First, if you are still in HS (and I wouldn't brag about 3.0 gpa really), then please, for the love of god, listen.... there are things traded that aren't stocks, options on stocks, futures on stocks, or commodities. And you also make the mistake of thinking that I don't trade. But that's alright.

So, here's a bit to hopefully broaden your horizon a little. Whereas Jack is an idiot ,I think you are just a bit misguided. Hell, I didn't know about half the stuff that's traded until much much much later on. For example, I trade something called synthetic tranches. They are very complicated derivatives. Each night, every dealing desk on the street runs these VERY complicated algorithm that computes the mark-to-market price of the contracts, the delta sensitivies (so we can hedge our books and do other assorted things), and various hedging exercises. We can't trade these things without pricing quants. If the traded spread goes from 250 to 300, I can't even figure out how much money I've made without running a lot of calculations (full of calculus and matrix algebra;). We can't even understand these things without lots of math. Yet, billions change hand each day.

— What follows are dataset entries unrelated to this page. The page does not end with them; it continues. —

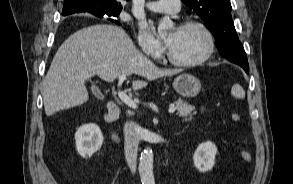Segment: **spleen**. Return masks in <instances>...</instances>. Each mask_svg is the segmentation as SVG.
<instances>
[{"mask_svg":"<svg viewBox=\"0 0 293 184\" xmlns=\"http://www.w3.org/2000/svg\"><path fill=\"white\" fill-rule=\"evenodd\" d=\"M231 94L238 99L245 98V91L239 84H234L231 89Z\"/></svg>","mask_w":293,"mask_h":184,"instance_id":"spleen-1","label":"spleen"}]
</instances>
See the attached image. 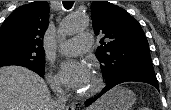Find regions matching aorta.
<instances>
[{
	"label": "aorta",
	"mask_w": 171,
	"mask_h": 110,
	"mask_svg": "<svg viewBox=\"0 0 171 110\" xmlns=\"http://www.w3.org/2000/svg\"><path fill=\"white\" fill-rule=\"evenodd\" d=\"M89 24L90 20L88 16L84 14H72L62 21L60 31L64 35H71L86 29Z\"/></svg>",
	"instance_id": "762f6f07"
}]
</instances>
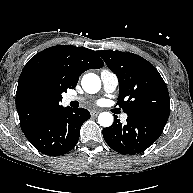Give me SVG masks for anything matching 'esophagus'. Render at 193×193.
I'll list each match as a JSON object with an SVG mask.
<instances>
[{"instance_id":"1","label":"esophagus","mask_w":193,"mask_h":193,"mask_svg":"<svg viewBox=\"0 0 193 193\" xmlns=\"http://www.w3.org/2000/svg\"><path fill=\"white\" fill-rule=\"evenodd\" d=\"M90 113H91V116L96 117L100 113V111L99 110H93Z\"/></svg>"}]
</instances>
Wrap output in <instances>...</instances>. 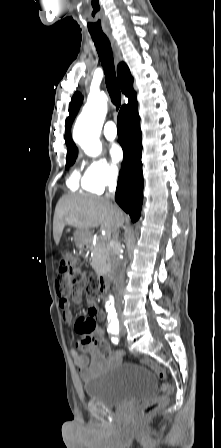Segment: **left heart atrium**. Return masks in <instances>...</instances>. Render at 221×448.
I'll return each instance as SVG.
<instances>
[{
  "label": "left heart atrium",
  "mask_w": 221,
  "mask_h": 448,
  "mask_svg": "<svg viewBox=\"0 0 221 448\" xmlns=\"http://www.w3.org/2000/svg\"><path fill=\"white\" fill-rule=\"evenodd\" d=\"M109 154L110 157L112 159V161L114 163H119L122 158H123V149L120 145L118 144H113L110 148H109Z\"/></svg>",
  "instance_id": "1"
}]
</instances>
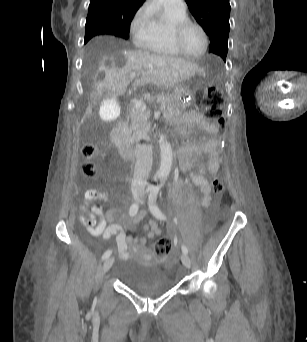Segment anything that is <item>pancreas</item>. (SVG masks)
<instances>
[{"label": "pancreas", "mask_w": 307, "mask_h": 342, "mask_svg": "<svg viewBox=\"0 0 307 342\" xmlns=\"http://www.w3.org/2000/svg\"><path fill=\"white\" fill-rule=\"evenodd\" d=\"M174 99L175 96L173 94H170L166 98H161L159 102L160 106L165 108L164 118H166V120H169V118H176V116H180L179 108H173V106H169V104H171ZM131 120L132 122H136V120H142V122H146L147 116H144V114H138V112H133Z\"/></svg>", "instance_id": "1"}]
</instances>
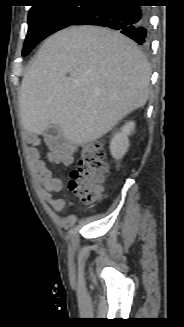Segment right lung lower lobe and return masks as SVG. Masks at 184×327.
Instances as JSON below:
<instances>
[{"label":"right lung lower lobe","instance_id":"obj_1","mask_svg":"<svg viewBox=\"0 0 184 327\" xmlns=\"http://www.w3.org/2000/svg\"><path fill=\"white\" fill-rule=\"evenodd\" d=\"M140 0H94L72 25H97L119 30L139 45H147L149 19Z\"/></svg>","mask_w":184,"mask_h":327}]
</instances>
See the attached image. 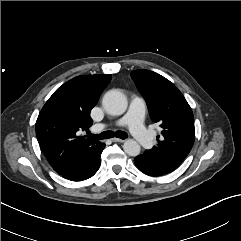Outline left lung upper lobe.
<instances>
[{
  "instance_id": "1",
  "label": "left lung upper lobe",
  "mask_w": 241,
  "mask_h": 241,
  "mask_svg": "<svg viewBox=\"0 0 241 241\" xmlns=\"http://www.w3.org/2000/svg\"><path fill=\"white\" fill-rule=\"evenodd\" d=\"M131 77L147 103L152 120L162 128L161 136H157L158 145L146 150L142 157L147 162L176 169L194 143L192 110L178 88L165 77L149 70L133 71Z\"/></svg>"
}]
</instances>
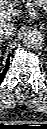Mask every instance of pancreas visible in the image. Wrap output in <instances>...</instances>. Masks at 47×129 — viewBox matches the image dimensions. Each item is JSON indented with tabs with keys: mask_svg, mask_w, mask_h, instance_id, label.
Masks as SVG:
<instances>
[{
	"mask_svg": "<svg viewBox=\"0 0 47 129\" xmlns=\"http://www.w3.org/2000/svg\"><path fill=\"white\" fill-rule=\"evenodd\" d=\"M23 1H25V0H23ZM27 1L28 2L33 1L34 4H37L40 7H43L44 9L47 8V0H27ZM33 3H30V4H33Z\"/></svg>",
	"mask_w": 47,
	"mask_h": 129,
	"instance_id": "pancreas-1",
	"label": "pancreas"
}]
</instances>
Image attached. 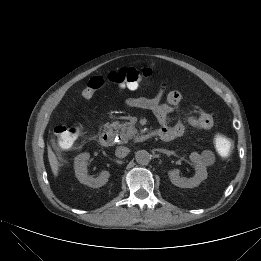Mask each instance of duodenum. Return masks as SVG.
<instances>
[{
	"label": "duodenum",
	"mask_w": 261,
	"mask_h": 261,
	"mask_svg": "<svg viewBox=\"0 0 261 261\" xmlns=\"http://www.w3.org/2000/svg\"><path fill=\"white\" fill-rule=\"evenodd\" d=\"M157 134V131L150 132L149 134L142 135L138 139L139 141L145 140L146 138L150 136H155ZM99 141L103 146H112L114 144V136L111 131L104 130L99 134Z\"/></svg>",
	"instance_id": "410a0bca"
}]
</instances>
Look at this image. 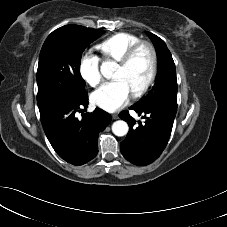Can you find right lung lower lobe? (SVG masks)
I'll return each instance as SVG.
<instances>
[{
  "label": "right lung lower lobe",
  "instance_id": "98d812e1",
  "mask_svg": "<svg viewBox=\"0 0 227 227\" xmlns=\"http://www.w3.org/2000/svg\"><path fill=\"white\" fill-rule=\"evenodd\" d=\"M87 107L86 93L76 101L60 102L39 110L53 149L73 165H83L97 155L98 135L111 121V116L99 108L85 113Z\"/></svg>",
  "mask_w": 227,
  "mask_h": 227
}]
</instances>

Now, math may not be the holy grail (I don't believe in a holy grail), but math is useful. It's analytical discipline. It's also allows rigorious analysis of very complicated instruments and trades. With the exception of specialized quant investment groups, general quant is about being able to understand your positions, figure out your optimal risk budget, and how to express certain views in the most favorable way.


Yes I am in high school but have probably had more market experience than 3/4 the people on et. Im not bragging about a 3.0 gpa I wish it was higher but I know I will be going to a state college so I don't really care.

I can understand now why you would need quants. I thought they were just people who did nothing but try to find relationships between numbers and where the market is going. So correct me if im wrong but they just help price the market and figure out risk reward ratios?

I trade mainly grains and other physical commodities. I live on a farm so that helps me with the grain trade. It is a lot more cut and dry in the commodity markets and way less complicating than the stuff you are talking about (frankly I dont know why anyone would want to trade something that complicated). I only need to know how to add and subtract to trade my markets and would not be trading if I had to figure calculus and algebra equations throughout the day! That would suck!